Decline in London house prices as mortgage rates surge



According to a recent study conducted by Zoopla, London experienced a slight decline in house prices this month, making it one of the few regions in the UK to see a decrease. The data also revealed an interesting trend where the rise in mortgage rates has started to impact asking prices. More than 42% of sellers are now accepting offers that are 5% or more below their initial asking price, while 15% are agreeing to discounts of at least 10%. On average, the price reduction stands at 3.8%.


Surge in mortgage rates affecting buying power

The surge in mortgage rates has directly affected buyers' purchasing power. As mortgage costs have skyrocketed due to the Bank of England's base rate increases, buyers are finding themselves in a position where they have to negotiate harder to secure a deal. This is significant because mortgage transactions account for 70%. The recent shift from 4% to 5% in mortgage rates has resulted in an 11% reduction in buying power. If mortgage rates reach 6%, the reduction in buying power is expected to rise to nearly 20%.


Although rates are already approaching this level, the impact on buying power will not be immediate. Buyers can offset some of the rate increases by increasing their deposit or extending the term of their mortgage.


Unfortunately, not everyone has access to these options, and many buyers, especially first-time buyers, have been unable to enter the property market. The data indicates a 14% decline in the number of buyers compared to the same period last year.


Richard Donnell, Executive Director at Zoopla, explains, "London's housing market is the most expensive in the UK, and higher mortgage rates have been affecting buying power, resulting in a modest average price decline of 0.3% over the past year.
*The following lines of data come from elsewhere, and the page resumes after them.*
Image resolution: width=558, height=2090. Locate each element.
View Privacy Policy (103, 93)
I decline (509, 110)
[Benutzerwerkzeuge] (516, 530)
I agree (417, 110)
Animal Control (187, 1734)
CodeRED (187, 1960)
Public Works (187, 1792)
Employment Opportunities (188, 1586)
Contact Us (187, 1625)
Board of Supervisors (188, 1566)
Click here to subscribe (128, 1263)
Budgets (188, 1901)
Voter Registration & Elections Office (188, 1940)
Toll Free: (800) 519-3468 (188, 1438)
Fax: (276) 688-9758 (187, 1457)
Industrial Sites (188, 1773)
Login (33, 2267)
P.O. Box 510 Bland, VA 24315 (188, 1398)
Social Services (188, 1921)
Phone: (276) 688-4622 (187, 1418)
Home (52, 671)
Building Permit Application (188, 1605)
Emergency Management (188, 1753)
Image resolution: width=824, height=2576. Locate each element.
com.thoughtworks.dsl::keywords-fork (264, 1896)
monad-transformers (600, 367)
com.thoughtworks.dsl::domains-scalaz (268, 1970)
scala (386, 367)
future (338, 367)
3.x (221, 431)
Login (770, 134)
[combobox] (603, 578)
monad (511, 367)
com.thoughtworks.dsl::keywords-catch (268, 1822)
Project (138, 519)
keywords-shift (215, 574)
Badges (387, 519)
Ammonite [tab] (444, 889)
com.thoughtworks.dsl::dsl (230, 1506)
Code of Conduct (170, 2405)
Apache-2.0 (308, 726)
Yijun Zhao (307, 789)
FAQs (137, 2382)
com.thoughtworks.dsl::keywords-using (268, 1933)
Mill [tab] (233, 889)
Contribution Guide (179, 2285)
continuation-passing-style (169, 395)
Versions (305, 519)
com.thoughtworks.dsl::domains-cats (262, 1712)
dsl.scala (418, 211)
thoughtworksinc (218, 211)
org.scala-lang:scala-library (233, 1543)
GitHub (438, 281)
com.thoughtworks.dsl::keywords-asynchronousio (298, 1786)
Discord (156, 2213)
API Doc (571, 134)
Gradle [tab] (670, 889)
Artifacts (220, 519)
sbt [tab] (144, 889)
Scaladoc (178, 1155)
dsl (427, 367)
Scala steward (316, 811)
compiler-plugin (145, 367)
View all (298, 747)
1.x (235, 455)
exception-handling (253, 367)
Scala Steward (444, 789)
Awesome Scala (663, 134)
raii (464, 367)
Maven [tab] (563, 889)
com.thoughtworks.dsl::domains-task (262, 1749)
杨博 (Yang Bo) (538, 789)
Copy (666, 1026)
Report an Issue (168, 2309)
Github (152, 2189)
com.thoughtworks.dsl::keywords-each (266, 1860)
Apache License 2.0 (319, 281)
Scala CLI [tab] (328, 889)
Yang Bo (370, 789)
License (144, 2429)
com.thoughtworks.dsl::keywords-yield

As mortgage rates approach 6%, the resilience of the London housing market will face further challenges."


London boroughs affected by price changes

Among the local authorities in London, Tower Hamlets experienced the largest decrease in house prices with a reduction of 1.5%, equivalent to £7,460. This brings the average house price in the borough to £479,200. Hackney followed closely with a 1.1% decrease, amounting to £6,720, resulting in an average house price of £562,700. Camden also saw a 1% decrease, reducing house prices by £7,470, making the average home price £751,100.


On the other hand, some of the outer boroughs defied the overall trend and experienced slight increases. Bexley had a modest increase of 1.1% (£4,530), bringing the average property price to £401,200. Havering and Barking & Dagenham both saw a 0.6% rise, with increases of £2,470 and £1,870 respectively. The average house prices in these areas stood at £424,400 and £337,500.


Surge in houses on the market

In addition to inflation and rising mortgage costs, another contributing factor to the decline in prices is the sudden surge in housing supply. There has been an above-average increase in the number of homes listed for sale in the last four weeks, with 18% more listings compared to the five-year average (although some of these may have been affected by the pandemic). The scarcity of homes has often been cited as a driving force behind rapid house price growth, and the inverse is also true. Increased supply provides buyers with more options giving them room to negotiate and drive down house prices.